Invited Session Wed.2.H 0106

Wednesday, 13:15 - 14:45 h, Room: H 0106

Cluster 13: Logistics, traffic, and transportation [...]

Math programming in supply chain applications

 

Chair: Pavithra Harsha

 

 

Wednesday, 13:15 - 13:40 h, Room: H 0106, Talk 1

Paat Rusmevichientong
Robust assortment optimization

Coauthor: Huseyin Topaloglu

 

Abstract:
We study robust formulations of assortment optimization problems under the multinomial logit choice model. The true parameters of the logit model are assumed to be unknown, and we represent the set of likely parameter values by a compact uncertainty set. The objective is to find an assortment that maximizes the worst case expected revenue over all parameter values in the uncertainty set. We give a complete characterization of the optimal policy in both settings, show that it can be computed efficiently, and derive operational insights. We also propose a family of uncertainty sets that enables the decision maker to control the tradeoff between increasing the average revenue and protecting against the worst case scenario. Numerical experiments show that our robust approach, combined with our proposed family of uncertainty sets, is especially beneficial when there is significant uncertainty in the parameter values.

 

 

Wednesday, 13:45 - 14:10 h, Room: H 0106, Talk 2

Maxime Cohen
Designing consumer subsidies with industry response for green technology adoption

Coauthors: Ruben Lobel, Georgia Perakis

 

Abstract:
The recent developments in green technologies would not have been possible without the subsidies offered by the government to consumers. While the government designs subsidies to stimulate adoption of new technologies, the manufacturing industry responds to these policies with the goal to maximize profits. In this talk, we study how government should set subsidies when considering the industry's response.
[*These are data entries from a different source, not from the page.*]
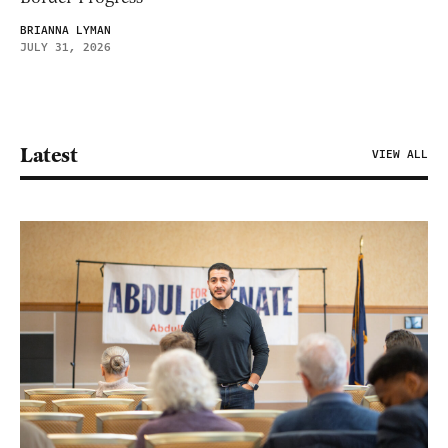
BRIANNA LYMAN
JULY 31, 2026
Latest
VIEW ALL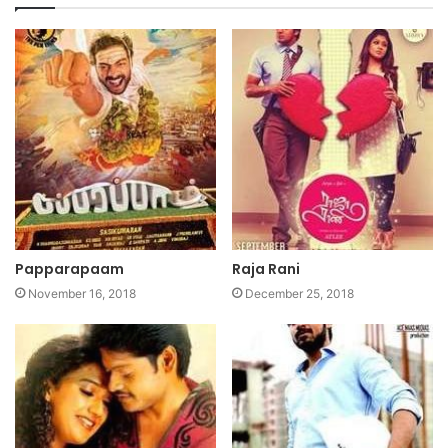
Papparapaam
Raja Rani
November 16, 2018
December 25, 2018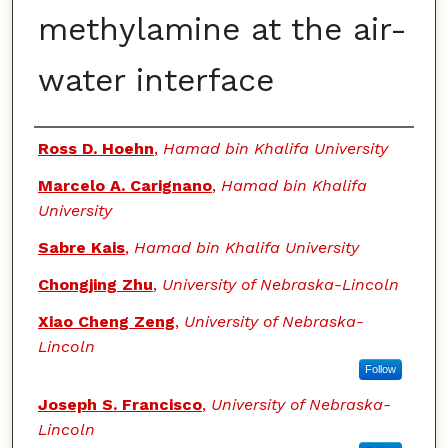
methylamine at the air-
water interface
Authors
Ross D. Hoehn
,
Hamad bin Khalifa University
Marcelo A. Carignano
,
Hamad bin Khalifa
University
Sabre Kais
,
Hamad bin Khalifa University
Chongjing Zhu
,
University of Nebraska-Lincoln
Xiao Cheng Zeng
,
University of Nebraska-
Lincoln
Follow
Joseph S. Francisco
,
University of Nebraska-
Lincoln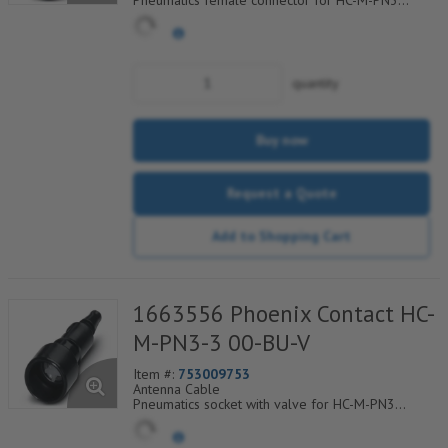
Pneumatics female connector for HC-M-PN3
module cross section of hose 3.0 mm
quantity
Buy now
Request a Quote
Add to Shopping Cart
1663556 Phoenix Contact HC-
M-PN3-3 00-BU-V
Item #:
753009753
Antenna Cable
Pneumatics socket with valve for HC-M-PN3
module cross section of hose 3.0 mm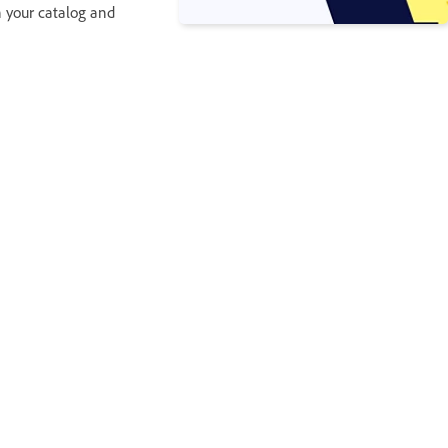
in your catalog and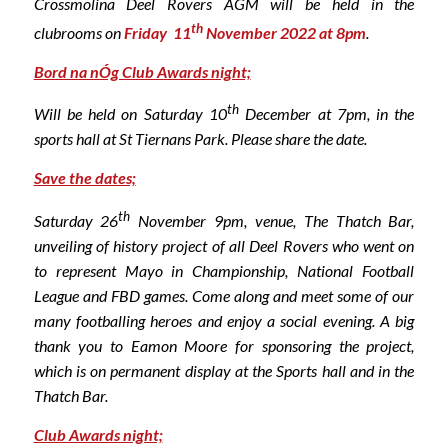
Crossmolina Deel Rovers AGM will be held in the
th
clubrooms on
Friday 11
November 2022 at 8pm
.
Bord na nÓg Club Awards night;
th
Will be held on Saturday 10
December at 7pm, in the
sports hall at St Tiernans Park. Please share the date.
Save the dates;
th
Saturday 26
November 9pm, venue, The Thatch Bar,
unveiling of history project of all Deel Rovers who went on
to represent Mayo in Championship, National Football
League and FBD games. Come along and meet some of our
many footballing heroes and enjoy a social evening. A big
thank you to Eamon Moore for sponsoring the project,
which is on permanent display at the Sports hall and in the
Thatch Bar.
Club Awards night;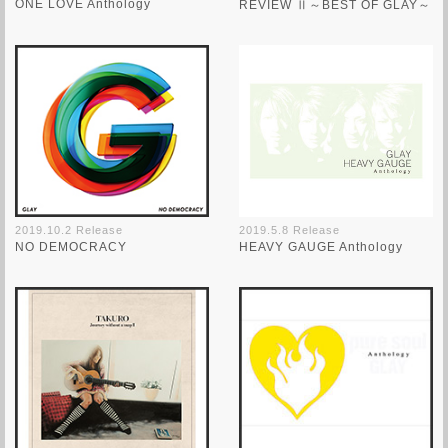
ONE LOVE Anthology
REVIEW Ⅱ～BEST OF GLAY～
2019.10.2 Release
2019.5.8 Release
NO DEMOCRACY
HEAVY GAUGE Anthology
More specifically, the supplier adjusts its production quantities and price depending on the level of subsidies offered by the government. In this setting, we expand the understanding of the price-setting newsvendor model, incorporating the external influence from the government who is now an additional player. We consider a model with a general demand function and quantify how uncertainty impacts the system relative to ignoring stochasticity and considering an average case analysis. By assuming that the deterministic part of the demand is a non-increasing and convex function of the effective price, we show that when demand uncertainty increases, quantities produced are higher whereas prices and supplier's profits are lower. Finally, we study the efficiency of this supply chain.

 

 

Wednesday, 14:15 - 14:40 h, Room: H 0106, Talk 3

Pavithra Harsha
Demand-response in the electricity smart grid: A data-driven pricing and inventory optimization approach

Coauthors: Ramesh Natarajan, Dharmashankar Subramanian

 

Abstract:
Demand response schemes based on dynamic pricing are of considerable interest in the emerging smart grid. For instance, an electric utility can optimize its operational objectives by providing certain “price incentive signals” to consumers, so as to minimize generation, spinning reserve and salvage costs, and revenue shortfalls, while simultaneously satisfying the resulting stochastic responsive demand. Although perhaps not well known and widely used, this demand-management problem can be formulated as a classical price-sensitive, newsvendor model, but with several enhancements to make it applicable to the smart grid context. A major concern is the interaction of multiple drivers of demand, including weather, time-of-day, and seasonality, in addition to the type and form of the incentive signals. We consider a novel approach that is based on the use of quantile and mixed quantile regression to jointly estimate the optimal stocking level and pricing signals. This approach is data-driven, distribution-free, and makes best use of the sparse, high-dimensional demand data. We illustrate its efficacy, robustness and accuracy over possible alternatives with computational examples.